祝氏也看向了大舅母和祝姥姥,本来这个题目是她死力避讳的,既然她千辛万苦的回了家,就不想为这事伤了亲人和蔼,只是明天的究竟在太让她悲伤了,见陈方旧事重提,她也没有禁止。
未秋笑着接口了,“姥姥,六月但是您亲外孙女,您就由着他们这么欺负六月?”
祝氏哭了半晌,也哭累了,深深的叹了口气,取出帕子擦了擦眼泪,抽出了祝姥姥握住的手,摇了点头。

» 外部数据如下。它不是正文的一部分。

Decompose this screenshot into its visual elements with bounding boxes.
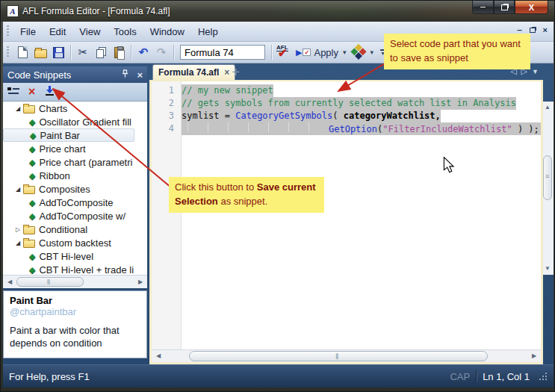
expanded-twisty-icon[interactable]: ◢: [13, 105, 22, 112]
collapsed-twisty-icon[interactable]: ▷: [13, 226, 22, 233]
scroll-right-icon[interactable]: ▶: [528, 350, 540, 362]
tree-horizontal-scrollbar[interactable]: ◀ ▶: [3, 275, 147, 288]
titlebar[interactable]: A AFL Formula Editor - [Formula 74.afl] …: [1, 1, 554, 22]
menu-window[interactable]: Window: [143, 24, 191, 40]
tree-item-oscillator-gradient-fill[interactable]: ◆Oscillator Gradient fill: [3, 115, 134, 128]
save-selection-as-snippet-button[interactable]: [44, 85, 55, 99]
menu-file[interactable]: File: [13, 24, 43, 40]
menu-edit[interactable]: Edit: [43, 24, 72, 40]
tree-item-label: Paint Bar: [40, 130, 79, 141]
open-file-button[interactable]: [31, 43, 49, 61]
tree-item-cbt-hi-level-trade-li[interactable]: ◆CBT Hi-level + trade li: [3, 263, 134, 275]
cut-button[interactable]: ✂: [74, 43, 92, 61]
code-area[interactable]: 1// my new snippet2// gets symbols from …: [152, 81, 541, 349]
new-file-button[interactable]: [13, 43, 31, 61]
tab-guide: [187, 122, 208, 132]
code-editor[interactable]: 1// my new snippet2// gets symbols from …: [149, 80, 543, 364]
formula-name-input[interactable]: [180, 45, 265, 60]
tree-item-addtocomposite[interactable]: ◆AddToComposite: [3, 196, 134, 209]
redo-button[interactable]: ↷: [152, 43, 170, 61]
editor-hscroll-thumb[interactable]: [189, 351, 488, 361]
mdi-close-button[interactable]: ×: [543, 25, 548, 34]
tab-guide: [308, 122, 329, 132]
tree-item-paint-bar[interactable]: ◆Paint Bar: [3, 128, 134, 142]
logo-dropdown-caret[interactable]: ▾: [370, 49, 374, 56]
app-icon-letter: A: [10, 7, 15, 16]
line-number: 2: [152, 97, 182, 110]
scroll-left-icon[interactable]: ◀: [4, 276, 16, 288]
mdi-restore-button[interactable]: [530, 28, 536, 33]
tree-hscroll-thumb[interactable]: [16, 277, 84, 287]
scroll-left-icon[interactable]: ◀: [152, 350, 164, 362]
new-file-icon: [18, 46, 28, 58]
menu-tools[interactable]: Tools: [107, 24, 143, 40]
app-icon: A: [7, 5, 19, 17]
delete-snippet-button[interactable]: ×: [28, 85, 35, 99]
copy-button[interactable]: [92, 43, 110, 61]
expanded-twisty-icon[interactable]: ◢: [13, 186, 22, 193]
code-snippets-header[interactable]: Code Snippets ×: [3, 66, 147, 83]
tab-guide: [228, 122, 248, 132]
tree-item-ribbon[interactable]: ◆Ribbon: [3, 169, 134, 182]
code-line-1[interactable]: 1// my new snippet: [152, 84, 541, 97]
tab-label: Formula 74.afl: [158, 67, 219, 78]
editor-horizontal-scrollbar[interactable]: ◀ ▶: [152, 349, 541, 362]
undo-button[interactable]: ↶: [134, 43, 152, 61]
line-number: 1: [152, 84, 182, 97]
tree-item-conditional[interactable]: ▷Conditional: [3, 223, 134, 236]
code-line-2[interactable]: 2// gets symbols from currently selected…: [152, 97, 541, 110]
apply-chart-icon: ✓: [303, 49, 311, 56]
menu-view[interactable]: View: [72, 24, 107, 40]
pin-icon[interactable]: [121, 69, 129, 81]
redo-icon: ↷: [157, 46, 167, 59]
tree-item-charts[interactable]: ◢Charts: [3, 102, 134, 115]
snippet-diamond-icon: ◆: [29, 265, 35, 275]
snippet-diamond-icon: ◆: [29, 144, 35, 154]
line-number: 4: [152, 122, 182, 135]
tree-item-label: Conditional: [39, 224, 87, 235]
code-line-3[interactable]: 3symlist = CategoryGetSymbols( categoryW…: [152, 110, 541, 122]
tree-vscroll-thumb[interactable]: [543, 155, 552, 200]
callout-text: Click this button to: [175, 181, 257, 193]
scroll-right-icon[interactable]: ▶: [134, 276, 146, 288]
tab-formula-74[interactable]: Formula 74.afl ×: [152, 64, 235, 80]
tab-close-icon[interactable]: ×: [224, 67, 229, 78]
snippet-description-panel: Paint Bar @chartpaintbar Paint a bar wit…: [3, 290, 147, 358]
scroll-down-icon[interactable]: ▼: [542, 263, 554, 275]
apply-dropdown-caret[interactable]: ▾: [343, 49, 347, 56]
tab-float-icon[interactable]: ✛: [232, 66, 240, 78]
close-icon: X: [529, 3, 534, 12]
tree-item-price-chart-parametri[interactable]: ◆Price chart (parametri: [3, 155, 134, 169]
verify-syntax-button[interactable]: AFL ✔: [275, 44, 294, 60]
maximize-button[interactable]: [494, 1, 515, 14]
resize-grip[interactable]: [539, 372, 548, 381]
panel-close-icon[interactable]: ×: [137, 69, 143, 81]
amibroker-logo-button[interactable]: [349, 43, 368, 61]
tab-nav-menu-icon[interactable]: ▼: [532, 68, 539, 75]
save-button[interactable]: [49, 43, 67, 61]
tree-item-label: AddToComposite: [39, 197, 113, 208]
tree-item-label: Ribbon: [39, 170, 69, 181]
paste-button[interactable]: [110, 43, 128, 61]
expanded-twisty-icon[interactable]: ◢: [13, 240, 22, 246]
tree-item-price-chart[interactable]: ◆Price chart: [3, 142, 134, 155]
apply-button[interactable]: ▶ ✓ Apply ▾: [296, 47, 349, 58]
tree-item-label: Price chart (parametri: [39, 157, 132, 168]
tree-item-cbt-hi-level[interactable]: ◆CBT Hi-level: [3, 249, 134, 263]
insert-snippet-button[interactable]: [7, 85, 19, 99]
code-line-4[interactable]: 4GetOption("FilterIncludeWatchlist" ) );: [152, 122, 541, 135]
tree-item-addtocomposite-w[interactable]: ◆AddToComposite w/: [3, 209, 134, 223]
app-window: A AFL Formula Editor - [Formula 74.afl] …: [0, 0, 555, 392]
tree-item-composites[interactable]: ◢Composites: [3, 182, 134, 196]
scroll-up-icon[interactable]: ▲: [542, 102, 554, 113]
tree-item-custom-backtest[interactable]: ◢Custom backtest: [3, 236, 134, 249]
menu-help[interactable]: Help: [191, 24, 225, 40]
toolbar-grip2[interactable]: [7, 46, 9, 58]
toolbar-grip[interactable]: [7, 25, 9, 37]
tree-item-label: CBT Hi-level + trade li: [39, 264, 134, 276]
snippet-diamond-icon: ◆: [29, 198, 35, 208]
close-button[interactable]: X: [515, 1, 548, 14]
snippet-diamond-icon: ◆: [29, 211, 35, 221]
minimize-button[interactable]: [472, 1, 494, 14]
snippet-tag: @chartpaintbar: [10, 306, 140, 317]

祝氏看着大舅母叹道:“大嫂,你是真收到信了……我们在路上那么难,连六月都得去挖草药挣钱……。”说着,祝氏捂着脸悲伤的哭了起来。
陈方嘲笑着摇了点头,“我们可不敢劳烦你们,没阿谁福分!”刚还想着坏了六月的名声,逼着他小女儿嫁给祝家的傻子,这会儿上又感觉姜公子是个高枝,不想放他们走了。
她这会儿才真正明白了,大哥二弟两家并不欢迎他们,颠末这十几年的别离,她自发得是的亲情早就消磨光了。陈家过的不好,来了都城给祝家带来不了任何好处,势利眼的兄弟妇妇可不会对他们客气。父母即便故意想多偏她一点,她这个嫁出去的女儿,如何能比得上儿子和孙子?

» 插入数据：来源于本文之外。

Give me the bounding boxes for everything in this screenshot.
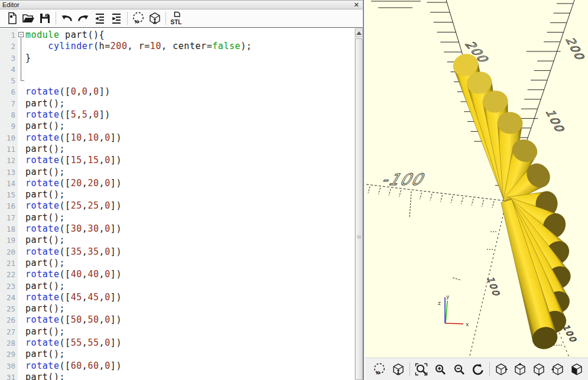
reset-view-icon: [471, 362, 485, 376]
toolbar-separator: [56, 12, 56, 25]
gutter-numbers: 1234567891011121314151617181920212223242…: [0, 28, 18, 380]
view-top-button[interactable]: [511, 360, 529, 379]
unindent-button[interactable]: [92, 10, 108, 27]
line-number: 9: [0, 121, 15, 132]
code-line: rotate([30,30,0]): [25, 223, 355, 235]
zoom-out-button[interactable]: [450, 360, 469, 379]
view-left-button[interactable]: [548, 360, 567, 379]
scrollbar-up-icon[interactable]: [355, 28, 363, 37]
fold-line: [21, 38, 21, 80]
line-number: 30: [0, 360, 15, 372]
viewport-canvas[interactable]: -100200100200100100zyx: [365, 0, 588, 358]
toolbar-separator: [489, 362, 490, 376]
code-line: module part(){: [25, 30, 355, 41]
editor-titlebar: Editor ✕: [0, 0, 363, 9]
line-number: 29: [0, 349, 15, 360]
view-bottom-icon: [532, 362, 546, 376]
new-file-button[interactable]: [4, 10, 20, 27]
line-number: 21: [0, 258, 15, 269]
code-line: rotate([25,25,0]): [25, 200, 355, 212]
line-number: 2: [0, 41, 15, 52]
code-line: rotate([5,5,0]): [25, 109, 355, 121]
code-line: rotate([55,55,0]): [25, 337, 355, 349]
code-lines[interactable]: module part(){ cylinder(h=200, r=10, cen…: [25, 28, 355, 380]
toolbar-separator: [410, 362, 410, 376]
line-number: 26: [0, 314, 15, 326]
save-file-button[interactable]: [37, 10, 53, 27]
zoom-out-icon: [452, 362, 466, 376]
viewport-panel: -100200100200100100zyx »: [365, 0, 588, 380]
code-line: [25, 75, 355, 86]
line-number: 8: [0, 109, 15, 121]
code-line: rotate([10,10,0]): [25, 132, 355, 144]
line-number: 22: [0, 269, 15, 280]
zoom-all-button[interactable]: [412, 360, 431, 379]
line-number: 20: [0, 246, 15, 258]
open-file-button[interactable]: [20, 10, 37, 27]
code-line: rotate([20,20,0]): [25, 178, 355, 189]
fold-corner: [21, 80, 24, 81]
new-file-icon: [5, 11, 19, 25]
line-number: 28: [0, 337, 15, 349]
line-number: 11: [0, 144, 15, 155]
preview-button[interactable]: »: [130, 10, 147, 27]
code-line: part();: [25, 349, 355, 360]
view-front-icon: [570, 362, 584, 376]
fold-margin[interactable]: -: [18, 28, 25, 380]
line-number: 1: [0, 30, 15, 41]
line-number: 12: [0, 155, 15, 166]
code-editor[interactable]: 1234567891011121314151617181920212223242…: [0, 28, 363, 380]
editor-scrollbar[interactable]: [355, 28, 363, 380]
code-line: cylinder(h=200, r=10, center=false);: [25, 41, 355, 52]
open-file-icon: [21, 11, 35, 25]
line-number: 31: [0, 372, 15, 380]
scrollbar-grip: [357, 236, 361, 239]
code-line: part();: [25, 281, 355, 292]
indent-button[interactable]: [108, 10, 125, 27]
close-icon[interactable]: ✕: [352, 1, 360, 9]
stl-export-button[interactable]: STL: [168, 10, 185, 27]
toolbar-separator: [127, 12, 128, 25]
stl-export-icon: STL: [170, 11, 184, 25]
view-right-button[interactable]: [492, 360, 511, 379]
render-button[interactable]: [147, 10, 163, 27]
render-button[interactable]: [389, 360, 408, 379]
code-line: part();: [25, 189, 355, 200]
zoom-in-button[interactable]: [431, 360, 450, 379]
view-bottom-button[interactable]: [529, 360, 548, 379]
line-number: 6: [0, 86, 15, 98]
line-number: 14: [0, 178, 15, 189]
undo-button[interactable]: [59, 10, 75, 27]
code-line: rotate([15,15,0]): [25, 155, 355, 166]
line-number: 3: [0, 53, 15, 64]
code-line: part();: [25, 235, 355, 246]
openscad-window: Editor ✕ »STL 12345678910111213141516171…: [0, 0, 588, 380]
code-line: part();: [25, 372, 355, 380]
svg-text:»: »: [376, 368, 381, 376]
code-line: part();: [25, 303, 355, 314]
line-number: 18: [0, 223, 15, 235]
triad-x-label: x: [466, 321, 469, 327]
code-line: [25, 64, 355, 75]
preview-icon: »: [372, 362, 386, 376]
line-number: 19: [0, 235, 15, 246]
fold-marker-icon[interactable]: -: [18, 32, 24, 37]
code-line: rotate([40,40,0]): [25, 269, 355, 280]
line-number: 13: [0, 167, 15, 178]
viewport-toolbar: »: [365, 358, 588, 380]
line-number: 24: [0, 292, 15, 303]
triad-y-label: y: [446, 294, 450, 300]
toolbar-separator: [165, 12, 166, 25]
redo-button[interactable]: [75, 10, 92, 27]
scrollbar-thumb[interactable]: [355, 38, 363, 380]
code-line: part();: [25, 326, 355, 337]
line-number: 27: [0, 326, 15, 337]
view-front-button[interactable]: [567, 360, 586, 379]
render-icon: [148, 11, 162, 25]
line-number: 17: [0, 212, 15, 223]
code-line: part();: [25, 167, 355, 178]
save-file-icon: [38, 11, 52, 25]
code-line: part();: [25, 144, 355, 155]
reset-view-button[interactable]: [469, 360, 488, 379]
preview-button[interactable]: »: [370, 360, 389, 379]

祝姥姥瞪了眼祝蝉儿,恨铁不成钢的骂道:“你有多大本领嫌弃秋儿表姐?人家能找个国公府世子,你能吗?”
大舅母看着陈方冷哼了一声,没再说话,在她眼里,陈方就是被祝氏管的死死的窝囊废,再加上陈方家世不如祝家,祝家高低向来都没把陈方搁眼里过。
祝蝉儿气的神采涨红,尖声叫道:“我屁股上才没有黑痣!”她长这么大,还没碰上过陈未秋这么不知耻辱的人,竟然要找人造这类谎言……
到时候看谁的名声刺耳!就祝蝉儿那蠢货模样还想废弛六月的名声?真觉得他们家是乡间来的任她欺负了?那到时候她就让祝蝉儿连尼姑都做不成!
六月一听,破涕而笑。
“明天我们就去找屋子,找好了我们就搬出去。”祝氏稳定了下情感说道,“爹娘我也看到了,等秋儿的婚事办好了,我们就回汴州。”
大舅母没想到陈方会问这事,难堪的看了眼一旁没事人似的二舅母,咬牙说道:“没有!”
祝姥姥被堵的哑口无言,大舅母愤怒的瞪了未秋一眼,嚷道:“长辈说话,哪有你一个小辈插嘴的事理?陈家真是好家教!养出的闺女个个都是好样的啊,没结婚就带着个孩子,丢人现眼!”
“那如何办啊?”大舅母焦心的问道,“我看大姑奶奶可不是说着玩的,当真是要搬走啊!”
大舅母暗自咬牙,恨的不可,“阿承和阿亮的婚事都好找,就小满的婚事不轻易,娘,我还不是疼您孙子才心急的?小满但是您小孙子,您可很多疼疼他!”
六月红着眼睛骂道:“我就是绞了头发当姑子,也不嫁你那蠢瓜弟弟!”
“瞎叫喊甚么!”祝姥姥见局势严峻了,出声怒斥了大舅母一句,“都是一家人,舌头另有和牙齿打斗的时候,吵几句就算了。”